Both are amongst a cohort of Encore components that, at least in comparison to everything else ever released under the DJ Snake banner, are plain and pleasant tropical pop ditties that owe everything to ‘Lean On,’ his billion-streamed collaboration with titans of increasingly pseudo-dancehall Major Lazer. ‘Let Me Love You,’ the album’s surefire breakout moment thanks to the bloke called Justin balladeering over the top, is even more liberal in what ideas it intensely paraphrases. If anyone else had their name on the door–David Guetta, say–then the plagiarism accusations would surely be profuse. All that truly differs is the percussion, which is far less crisp this time around; the slurring chopped voices of the drop, which are yet more conducive to retching; and that MØ sits out for her ‘Cold Water’ companion Bieber to be his usual chart-juggernauting falsetto-flashing self, despite having little to work with–“Don’t you give up, na na na / I won’t give up, na na na / Let me love you / Let me love you,” he sings on the ‘hook,’ clearly not on the topic of this record.

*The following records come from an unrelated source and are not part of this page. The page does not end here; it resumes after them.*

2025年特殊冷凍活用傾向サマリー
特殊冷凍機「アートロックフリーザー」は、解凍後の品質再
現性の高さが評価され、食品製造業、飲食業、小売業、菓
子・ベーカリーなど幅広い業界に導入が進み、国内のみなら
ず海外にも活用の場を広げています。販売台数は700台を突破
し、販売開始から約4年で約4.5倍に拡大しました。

Even more frustratingly, that’s nowhere near the chain of pale, lazy imitations of old ends. Various moments exhibit a roughened form of the abrasive nature displayed by pre-Bangarang Skrillex, which drag the tone kicking and shrieking away from that fluffy pop pandering. Dutch outfit Yellow Claw shows up for ‘Ocho Cinco’ and bring a ghastly eruption of hardstyle to the snake-charming melodies of ‘Get Low,’ Snake’s co-billing on Dillon Francis’ Money Sucks, Friends Rule. This freak genre hop is made even more prominent by its placement, sitting to end the first half sandwiched between the introspective ‘Talk’ and ‘The Half,’ its first investigation into trap’s Atlanta-based hip-hop side. ‘The Half,’ led by Jeremih and Young Thug with a few augmentations from Swizz Beatz, is surprisingly one of the most tolerable moments, with a solid and positive beat and the most enjoyable/legible turn from Young Thug that I’ve encountered since Jamie xx’s In Colour. On the track, the masking of Snake’s trademark by the rather typical radio-rap-trap going on around makes it feel far less garish and, at this stage in the record, more accomplished.
Whether it be through guest vocalists or friends lending their monikers to the production, all bar two of the tracks are collaborations. Encore’s two moments of unfiltered Snake, though, are poor. ‘Propaganda,’ slipped in between two cuts with G4shi, is a collection of rapidly-fired assaults on eardrums. The other, ‘Intro (A86),’ is merely self-explanatory, taking us into the desert that the cover depicts by wafting through 83 seconds of you-know-what with simple chords and a spoken sample about new beginnings. Combine it simultaneously with ‘Sahara,’ an actual collaboration with Skrillex that dwells in the same A minor key and just three beats per minute faster, and the two are indistinguishable. Hold ‘Sahara’ down ever so slightly to match them up and their carbon-copy meanderings lock completely, with the intro fading to nought at the exact moment that the developed version hits with its pre-drop double-tempo kick. Some might call it genius, but this unimpassioned repetition (followed by no satisfactory fruit) on a project of ill-achieved self-pastiche encompasses an Encore that few could possibly clamour for.